WORK ORDER – Copy the records exactly, leaving out every picture.

MATERIAL TO PROCESS –
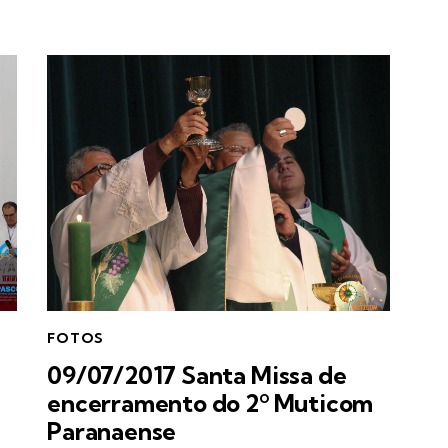
FOTOS
09/07/2017 Santa Missa de
encerramento do 2º Muticom
Paranaense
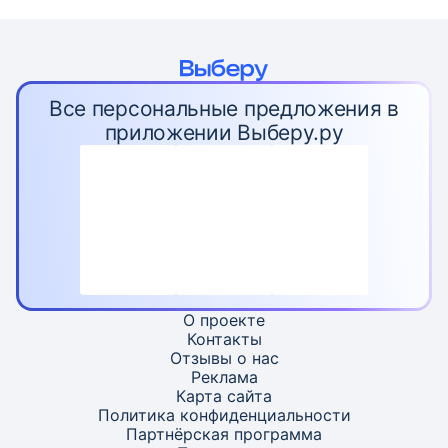
Все персональные предложения в
приложении Выберу.ру
О проекте
Контакты
Отзывы о нас
Реклама
Карта
сайта
Политика конфиденциальности
Партнёрская программа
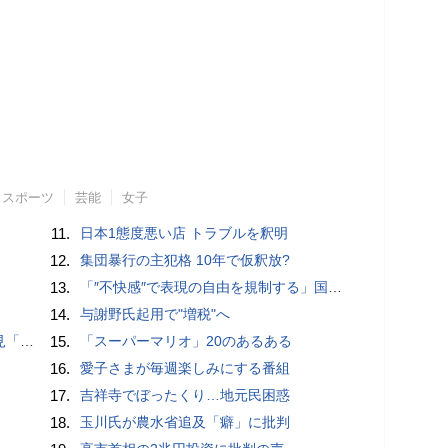
スポーツ
芸能
女子
11.
日本1態度悪い店 トラブルを釈明
12.
集団暴行の主犯格 10年で仮釈放?
13.
「″不快感″で表現の自由を規制する」国旗損壊罪はそもそも憲法違反!?
14.
与謝野氏起用で"増税"へ
ージ」
15.
「スーパーマリオ」20のあるある
16.
愛子さまが毎週楽しみにする番組
17.
吉祥寺でぼったくり…地元民困惑
18.
玉川氏が農水省追及「癖」に批判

RESULT OF THIS EXERCISE –
FOTOS
09/07/2017 Santa Missa de
encerramento do 2º Muticom
Paranaense
Все персональные предложения в
приложении Выберу.ру
О проекте
Контакты
Отзывы о нас
Реклама
Карта
сайта
Политика конфиденциальности
Партнёрская программа
スポーツ
芸能
女子
11.
日本1態度悪い店 トラブルを釈明
12.
集団暴行の主犯格 10年で仮釈放?
13.
「″不快感″で表現の自由を規制する」国旗損壊罪はそもそも憲法違反!?
14.
与謝野氏起用で"増税"へ
ージ」
15.
「スーパーマリオ」20のあるある
16.
愛子さまが毎週楽しみにする番組
17.
吉祥寺でぼったくり…地元民困惑
18.
玉川氏が農水省追及「癖」に批判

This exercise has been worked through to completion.